More than 50 people were taken to hospitals in Greenville, and between 50 and 70 homes were destroyed, Lamb said.

“Reports are still incoming,” Mike Sprayberry, deputy director of the North Carolina Division of Emergency Management, said Sunday morning.

The death toll across six states includes another 9 in other parts of North Carolina; 4 in Virginia; 7 in Alabama, 2 in Oklahoma, 7 in Arkansas, and 1 in Mississippi.

Virginia Gov. Bob McDonnell declared a state of emergency “to direct all possible resources towards responding to this event.”

For North Carolina, “When the storm count is finalized, this will likely be an historic tornado outbreak,” said CNN meteorologist Jacqui Jeras. “It is quite unusual to have this many supercell tornadoes of this intensity strike the area.”

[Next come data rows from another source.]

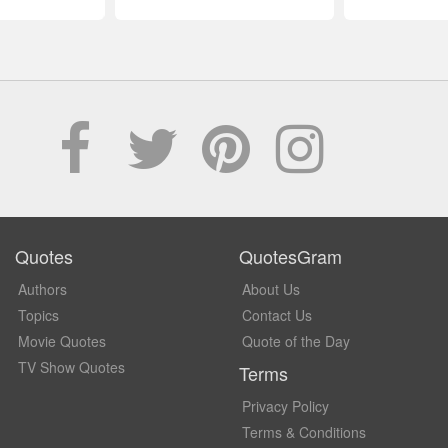
Quotes
QuotesGram
Authors
About Us
Topics
Contact Us
Movie Quotes
Quote of the Day
TV Show Quotes
Terms
Privacy Policy
Terms & Conditions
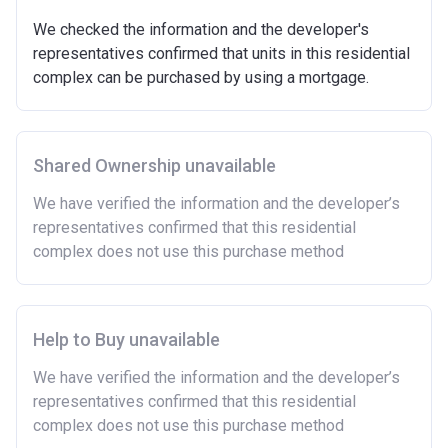
We checked the information and the developer's
representatives confirmed that units in this residential
complex can be purchased by using a mortgage.
Shared Ownership unavailable
We have verified the information and the developer’s
representatives confirmed that this residential
complex does not use this purchase method
Help to Buy unavailable
We have verified the information and the developer’s
representatives confirmed that this residential
complex does not use this purchase method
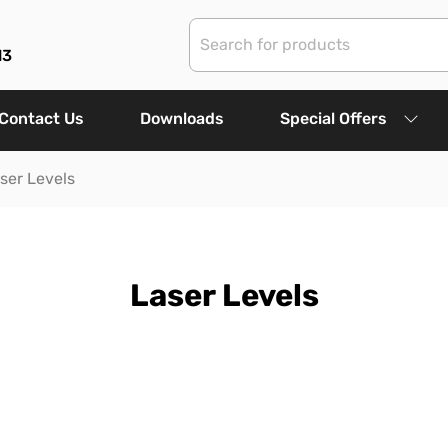
13
Contact Us
Downloads
Special Offers
ser Levels
Laser Levels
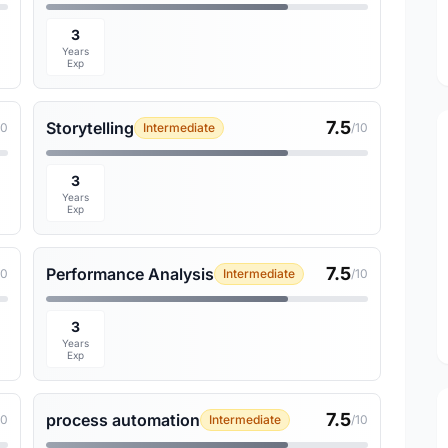
3
Years
Exp
7.5
Storytelling
10
Intermediate
/10
3
Years
Exp
7.5
Performance Analysis
10
Intermediate
/10
3
Years
Exp
7.5
process automation
10
Intermediate
/10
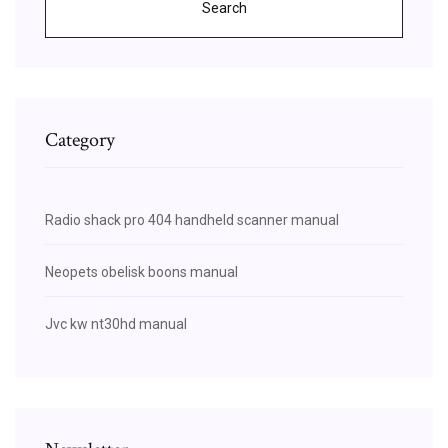
Search
Category
Radio shack pro 404 handheld scanner manual
Neopets obelisk boons manual
Jvc kw nt30hd manual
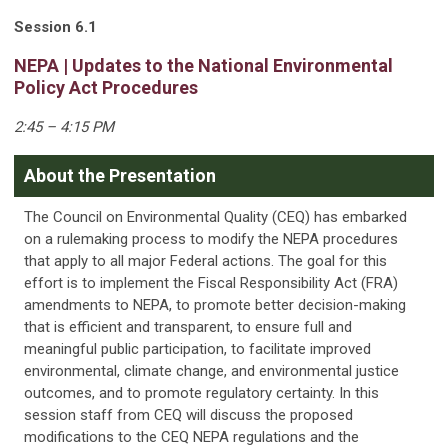
Session 6.1
NEPA | Updates to the National Environmental
Policy Act Procedures
2:45 – 4:15 PM
About the Presentation
The Council on Environmental Quality (CEQ) has embarked
on a rulemaking process to modify the NEPA procedures
that apply to all major Federal actions. The goal for this
effort is to implement the Fiscal Responsibility Act (FRA)
amendments to NEPA, to promote better decision-making
that is efficient and transparent, to ensure full and
meaningful public participation, to facilitate improved
environmental, climate change, and environmental justice
outcomes, and to promote regulatory certainty. In this
session staff from CEQ will discuss the proposed
modifications to the CEQ NEPA regulations and the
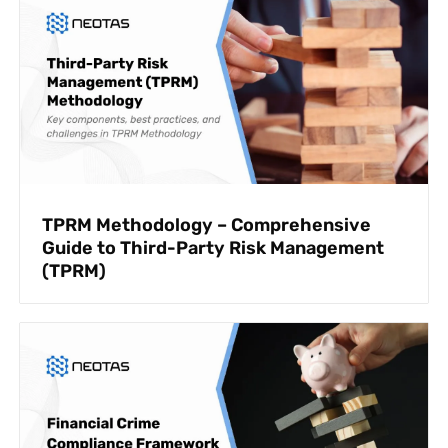
TPRM Methodology – Comprehensive
Guide to Third-Party Risk Management
(TPRM)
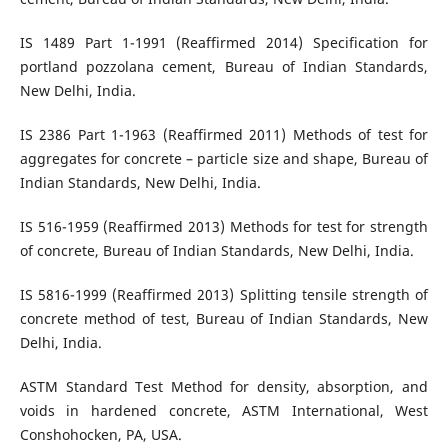
IS 1489 Part 1-1991 (Reaffirmed 2014) Specification for
portland pozzolana cement, Bureau of Indian Standards,
New Delhi, India.
IS 2386 Part 1-1963 (Reaffirmed 2011) Methods of test for
aggregates for concrete – particle size and shape, Bureau of
Indian Standards, New Delhi, India.
IS 516-1959 (Reaffirmed 2013) Methods for test for strength
of concrete, Bureau of Indian Standards, New Delhi, India.
IS 5816-1999 (Reaffirmed 2013) Splitting tensile strength of
concrete method of test, Bureau of Indian Standards, New
Delhi, India.
ASTM Standard Test Method for density, absorption, and
voids in hardened concrete, ASTM International, West
Conshohocken, PA, USA.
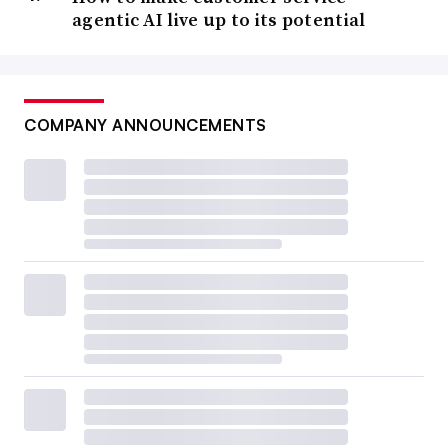
agentic AI live up to its potential
COMPANY ANNOUNCEMENTS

North Carolina normally gets about 19 tornadoes a year, according to the National Climatic Data Center. There are 90 preliminary reports of tornadoes in the state in the latest storm system. A single tornado often gets multiple reports, so it is not immediately clear how many there were, Jeras explained. “But regardless, this is an epic event.”

The deaths in North Carolina included 3 people in Raleigh who were killed in mobile homes, the weather service said. In eastern North Carolina, 2 people died near Ammon, 1 was killed in the Bladenboro area and another died in the Benson and Black Creek area, the weather service said.

North Carolina state Rep. Mike Stone reported 2 additional deaths in Lee County.

At Camp Lejeune, according to a news release, an unknown number of base residents suffered injuries, and nearly 30 homes were damaged following a series of tornadoes that touched down near a housing area Saturday evening.

One seriously injured child was taken to a nearby hospital, according to the statement.

The storm rendered 5 homes uninhabitable and prompted officials to set up a temporary shelter at a nearby elementary school, the statement read.

Gov. Bev Perdue declared a state of emergency for the entire state, according to the North Carolina Division of Emergency Management.

“We’ve been assured we’ll have whatever federal support we’ll need,” Perdue told reporters late Saturday.

The governor said that as of late Saturday, the number of storm-related power outages had dropped from 250,000 to 143,000.

The service said more than 100 twisters have been spotted across the region during the recent storms.

In South Carolina, a tornado cut through Berkeley County, destroying a church and injuring 6 people, the weather service said.

Meanwhile, emergency crews in Georgia, Mississippi, and Alabama worked to assess the damage after the storm system moved north through the Carolinas and up into southern Virginia.

In Virginia, 3 Gloucester County residents died and 64 suffered injuries from the fast-moving storms Saturday, according to Bob Spieldenner, director of public affairs for the Virginia Department of Emergency Management.

A tornado also ripped the roof off a school in the county, felled trees that blocked multiple roads, and severed power lines, leaving 9,300 people without electricity, according to Spieldenner.

In the Shenandoah Valley, in the western part of the state, a child died after being swept away in a flash flood, according to the National Weather Service. Spieldenner said authorities rescued another flood victim, but a third is missing.

The storms were the latest in a round of severe weather that has hit parts of the Midwest and South since Thursday. They left a trail of downed trees and power lines, scattered cars, and crushed homes as it moved east.